Install Inference Server¶
Choose the installation method that matches your platform:
The preferred way to use Inference is via Docker (see Why Docker). This works on Linux, macOS, Jetson, and other Docker-capable devices.
Install Docker (and NVIDIA Container Toolkit for GPU acceleration if you have a CUDA-enabled GPU). Then install and run inference-cli :
pip install inference-cli && inference server start
This automatically chooses and configures the optimal container for your machine.
The --dev flag starts a companion Jupyter notebook server with a quickstart guide on
localhost:9002:
inference server start --dev
Download and run the installer to get an Inference Server on Windows — no Docker required.
- Download the latest installer and run it
- When the install finishes, it will offer to launch the Inference Server
- To stop the server, close the terminal window it opens
- To start it again later, find Roboflow Inference in your Start Menu
Download the native app to get an Inference Server on macOS — no Docker required.
- Download the DMG and open it
- Drag the Roboflow Inference app to your Applications folder
- Double-click the app in Applications to start the server
Device-specific documentation¶
Special installation notes and performance tips by device are available. Browse the navigation on the left for detailed install guides:
Using Your New Server¶
Once you have Inference server running, you can access it via its API or using the Python Inference SDK.
Install the Python Inference SDK
pip install inference-sdk
Run an example model comparison Workflow on an Inference Server running on your local machine:
from inference_sdk import InferenceHTTPClient
client = InferenceHTTPClient(
api_url="http://localhost:9001", # use local inference server
# api_key="<YOUR API KEY>" # optional to access your private data and models
)
result = client.run_workflow(
workspace_name="roboflow-docs",
workflow_id="model-comparison",
images={
"image": "https://media.roboflow.com/workflows/examples/bleachers.jpg"
},
parameters={
"model1": "rfdetr-small",
"model2": "rfdetr-medium"
}
)
print(result)
From a JavaScript app, hit your new server with an HTTP request.

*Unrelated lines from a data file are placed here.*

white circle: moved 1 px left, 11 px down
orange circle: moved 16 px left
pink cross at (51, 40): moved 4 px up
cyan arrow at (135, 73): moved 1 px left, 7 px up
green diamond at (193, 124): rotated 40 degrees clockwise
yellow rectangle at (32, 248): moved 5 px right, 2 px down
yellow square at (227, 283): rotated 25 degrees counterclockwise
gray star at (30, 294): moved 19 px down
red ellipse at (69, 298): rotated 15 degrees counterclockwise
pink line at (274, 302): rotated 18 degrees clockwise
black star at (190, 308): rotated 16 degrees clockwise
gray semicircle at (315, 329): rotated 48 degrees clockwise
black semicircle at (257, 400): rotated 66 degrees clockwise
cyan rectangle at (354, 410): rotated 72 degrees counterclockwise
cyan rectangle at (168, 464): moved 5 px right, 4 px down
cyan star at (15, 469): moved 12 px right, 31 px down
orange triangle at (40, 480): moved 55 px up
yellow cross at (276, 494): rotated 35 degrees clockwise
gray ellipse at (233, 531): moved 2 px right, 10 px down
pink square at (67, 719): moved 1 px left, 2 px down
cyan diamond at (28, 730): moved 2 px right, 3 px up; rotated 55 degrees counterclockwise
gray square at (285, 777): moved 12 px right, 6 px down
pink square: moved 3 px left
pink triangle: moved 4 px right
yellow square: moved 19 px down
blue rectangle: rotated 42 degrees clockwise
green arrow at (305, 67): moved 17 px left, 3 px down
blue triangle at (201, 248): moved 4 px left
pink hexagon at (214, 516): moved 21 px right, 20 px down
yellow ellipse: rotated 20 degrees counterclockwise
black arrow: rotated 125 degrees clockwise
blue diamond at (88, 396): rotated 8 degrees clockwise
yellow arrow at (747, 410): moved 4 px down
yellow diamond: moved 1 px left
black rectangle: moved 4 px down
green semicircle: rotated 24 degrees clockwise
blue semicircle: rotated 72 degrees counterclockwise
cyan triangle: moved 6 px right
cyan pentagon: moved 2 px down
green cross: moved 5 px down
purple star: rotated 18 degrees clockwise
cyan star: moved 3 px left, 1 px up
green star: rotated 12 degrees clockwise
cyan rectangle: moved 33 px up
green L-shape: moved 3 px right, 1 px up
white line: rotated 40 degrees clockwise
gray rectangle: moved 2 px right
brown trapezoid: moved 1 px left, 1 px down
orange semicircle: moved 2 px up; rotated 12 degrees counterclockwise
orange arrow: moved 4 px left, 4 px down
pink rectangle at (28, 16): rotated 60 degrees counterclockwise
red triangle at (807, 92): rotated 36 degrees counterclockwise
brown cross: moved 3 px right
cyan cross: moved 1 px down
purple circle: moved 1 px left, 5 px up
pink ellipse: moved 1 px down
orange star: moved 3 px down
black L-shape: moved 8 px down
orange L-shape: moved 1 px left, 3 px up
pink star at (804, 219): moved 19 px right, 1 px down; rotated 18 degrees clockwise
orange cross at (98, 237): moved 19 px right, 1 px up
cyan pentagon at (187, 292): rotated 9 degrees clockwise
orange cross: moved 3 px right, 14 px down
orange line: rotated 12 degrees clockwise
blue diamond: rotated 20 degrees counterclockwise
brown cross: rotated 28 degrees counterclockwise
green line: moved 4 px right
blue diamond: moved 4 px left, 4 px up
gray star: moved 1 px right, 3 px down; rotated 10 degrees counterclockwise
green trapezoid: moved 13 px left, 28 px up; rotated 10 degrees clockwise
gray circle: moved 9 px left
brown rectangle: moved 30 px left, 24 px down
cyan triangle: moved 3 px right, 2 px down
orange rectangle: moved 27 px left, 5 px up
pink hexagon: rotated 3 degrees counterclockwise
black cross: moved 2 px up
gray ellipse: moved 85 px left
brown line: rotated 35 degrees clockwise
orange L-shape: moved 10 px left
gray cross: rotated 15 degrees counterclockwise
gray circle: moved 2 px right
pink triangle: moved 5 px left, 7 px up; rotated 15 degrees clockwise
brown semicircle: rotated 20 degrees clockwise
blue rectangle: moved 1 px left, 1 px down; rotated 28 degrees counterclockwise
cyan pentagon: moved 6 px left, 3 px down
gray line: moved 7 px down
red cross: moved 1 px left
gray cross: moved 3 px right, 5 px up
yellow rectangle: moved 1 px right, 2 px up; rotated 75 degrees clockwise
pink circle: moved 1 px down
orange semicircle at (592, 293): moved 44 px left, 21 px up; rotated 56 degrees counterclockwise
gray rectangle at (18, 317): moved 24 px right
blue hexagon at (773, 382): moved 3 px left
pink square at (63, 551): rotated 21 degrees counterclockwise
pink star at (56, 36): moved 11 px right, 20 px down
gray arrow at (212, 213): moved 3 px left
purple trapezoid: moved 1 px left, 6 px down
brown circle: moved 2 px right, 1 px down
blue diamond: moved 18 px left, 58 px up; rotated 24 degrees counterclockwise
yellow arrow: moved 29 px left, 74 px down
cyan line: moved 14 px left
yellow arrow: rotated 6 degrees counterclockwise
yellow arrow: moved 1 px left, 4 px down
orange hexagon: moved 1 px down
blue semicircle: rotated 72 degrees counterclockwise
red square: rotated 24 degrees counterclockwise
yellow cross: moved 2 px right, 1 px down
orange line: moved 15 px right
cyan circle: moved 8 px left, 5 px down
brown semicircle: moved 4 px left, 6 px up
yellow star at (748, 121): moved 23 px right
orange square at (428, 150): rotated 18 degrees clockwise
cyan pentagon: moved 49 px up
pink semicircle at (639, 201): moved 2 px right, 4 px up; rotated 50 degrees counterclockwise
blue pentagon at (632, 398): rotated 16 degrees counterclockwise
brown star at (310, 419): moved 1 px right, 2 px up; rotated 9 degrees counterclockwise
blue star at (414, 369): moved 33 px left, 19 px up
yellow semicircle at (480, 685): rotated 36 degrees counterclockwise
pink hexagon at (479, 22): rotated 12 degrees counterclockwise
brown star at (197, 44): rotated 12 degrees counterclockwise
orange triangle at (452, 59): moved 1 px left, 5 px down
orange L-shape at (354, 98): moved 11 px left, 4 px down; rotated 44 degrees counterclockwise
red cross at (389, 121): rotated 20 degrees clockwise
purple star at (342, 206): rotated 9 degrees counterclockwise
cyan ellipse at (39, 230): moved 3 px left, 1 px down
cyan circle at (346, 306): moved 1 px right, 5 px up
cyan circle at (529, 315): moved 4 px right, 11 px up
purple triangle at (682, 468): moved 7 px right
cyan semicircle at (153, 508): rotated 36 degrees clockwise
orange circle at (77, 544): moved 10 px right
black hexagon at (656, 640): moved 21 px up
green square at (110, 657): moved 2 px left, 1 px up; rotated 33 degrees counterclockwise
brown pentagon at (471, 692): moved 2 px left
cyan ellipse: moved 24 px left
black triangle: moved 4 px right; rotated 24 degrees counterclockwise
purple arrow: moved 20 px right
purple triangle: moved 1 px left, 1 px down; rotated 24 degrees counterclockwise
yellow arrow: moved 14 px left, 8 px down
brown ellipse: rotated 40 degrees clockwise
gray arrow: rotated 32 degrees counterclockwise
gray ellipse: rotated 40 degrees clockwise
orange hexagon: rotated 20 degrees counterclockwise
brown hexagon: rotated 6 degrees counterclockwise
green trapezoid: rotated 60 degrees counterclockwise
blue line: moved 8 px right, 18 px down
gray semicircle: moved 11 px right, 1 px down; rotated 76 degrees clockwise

const response = await fetch('http://localhost:9001/infer/workflows/roboflow-docs/model-comparison', {
method: 'POST',
headers: {
'Content-Type': 'application/json'
},
body: JSON.stringify({
// api_key: "<YOUR API KEY>" // optional to access your private data and models
inputs: {
"image": {
"type": "url",
"value": "https://media.roboflow.com/workflows/examples/bleachers.jpg"
},
"model1": "rfdetr-small",
"model2": "rfdetr-medium"
}
})
});
const result = await response.json();
console.log(result);
Warning
Be careful not to expose your API Key to external users (in other words: don't use this snippet in a public-facing front-end app).
Using the server's API you can access it from any other client application. From the command line using cURL:
curl -X POST "http://localhost:9001/infer/workflows/roboflow-docs/model-comparison" \
-H "Content-Type: application/json" \
-d '{
"api_key": "<YOUR API KEY -- REMOVE THIS LINE IF NOT FILLING>",
"inputs": {
"image": {
"type": "url",
"value": "https://media.roboflow.com/workflows/examples/bleachers.jpg"
},
"model1": "rfdetr-small",
"model2": "rfdetr-medium"
}
}'
Tip: AI Coding agents are really good at converting snippets like this into other languages.